START DATA SECTION

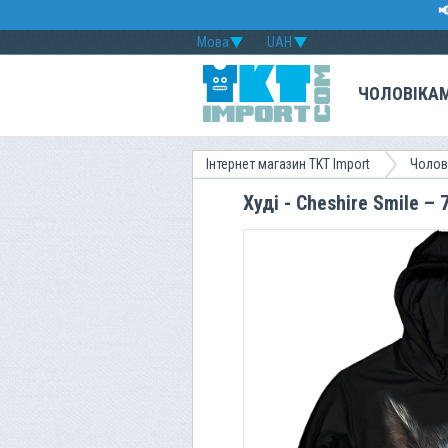

Мова
UAH
ЧОЛОВІКА
Інтернет магазин TKT Import
Чолов
Худі - Cheshire Smile –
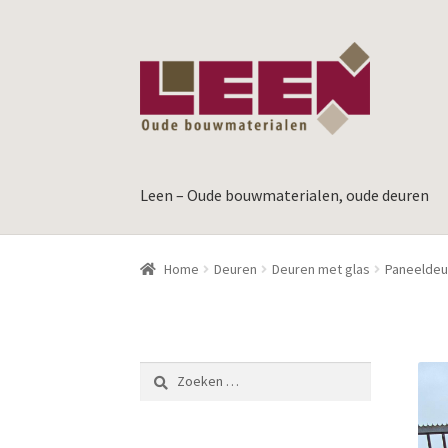
Ga
Ga
door
naar
naar
de
navigatie
inhoud
Leen – Oude bouwmaterialen, oude deuren
Home
Deuren
Deuren met glas
Paneeldeur
Zoeken
naar:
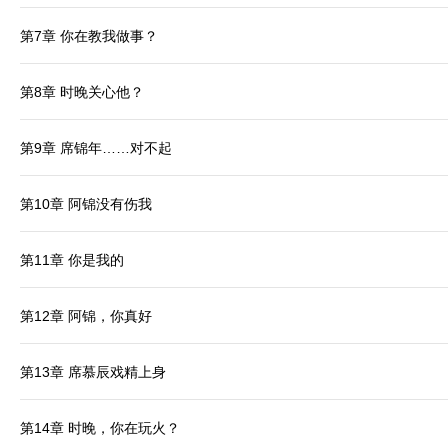
第7章 你在教我做事？
第8章 时晚关心他？
第9章 席锦年……对不起
第10章 阿锦没有伤我
第11章 你是我的
第12章 阿锦，你真好
第13章 席慕辰戏精上身
第14章 时晚，你在玩火？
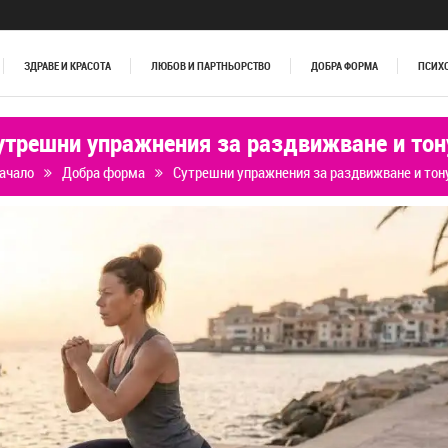
ЗДРАВЕ И КРАСОТА
ЛЮБОВ И ПАРТНЬОРСТВО
ДОБРА ФОРМА
ПСИХ
утрешни упражнения за раздвижване и тон
ачало
Добра форма
Сутрешни упражнения за раздвижване и тон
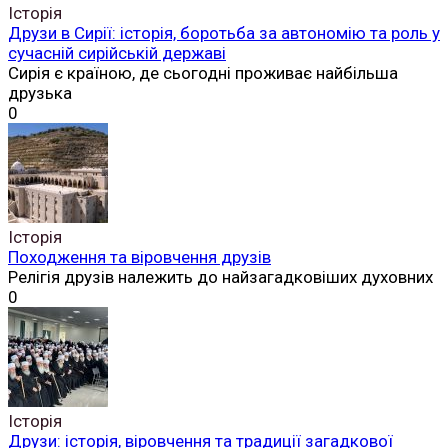
Історія
Друзи в Сирії: історія, боротьба за автономію та роль у
сучасній сирійській державі
Сирія є країною, де сьогодні проживає найбільша
друзька
0
Історія
Походження та віровчення друзів
Релігія друзів належить до найзагадковіших духовних
0
Історія
Друзи: історія, віровчення та традиції загадкової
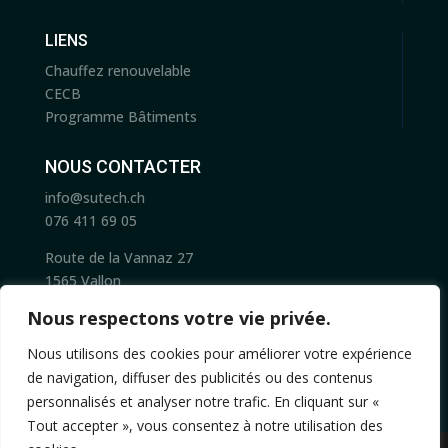
LIENS
Chauffez renouvelable
CECB
Programme Bâtiments
NOUS CONTACTER
info@sutech.ch
076 411 69 05
Route de la Vannaz 27
1565 Vallon
Nous respectons votre vie privée.
Nous utilisons des cookies pour améliorer votre expérience
de navigation, diffuser des publicités ou des contenus
personnalisés et analyser notre trafic. En cliquant sur «
Tout accepter », vous consentez à notre utilisation des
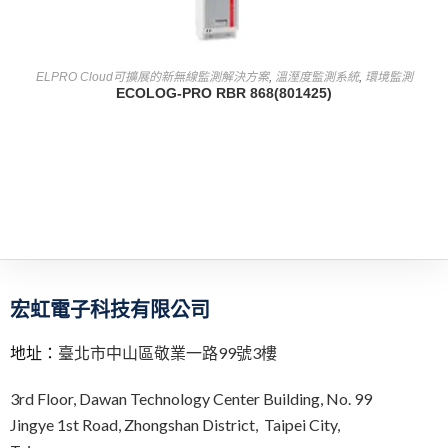
查看內容
ELPRO Cloud可擴展的新無線監測解決方案
,
溫溼度監測系統
,
環境監測
ECOLOG-PRO RBR 868(801425)
宏虹電子科技有限公司
地址：
臺北市中山區敬業一路99號3樓
3rd Floor,
Dawan Technology Center Building,
No. 99
Jingye 1st Road, Zhongshan District, Taipei City,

END DATA SECTION

YOUR OBJECTIVE -> Output only the lines above from the one containing "Сутрешни упражнения за раздвижване и тон" to the one containing "Походження та віровчення друзів", both included, exactly as written and with no pictures.

RESPONSE FOR THIS EXERCISE ->
Сутрешни упражнения за раздвижване и тон
Історія
Друзи в Сирії: історія, боротьба за автономію та роль у
сучасній сирійській державі
Сирія є країною, де сьогодні проживає найбільша
друзька
0
Історія
Походження та віровчення друзів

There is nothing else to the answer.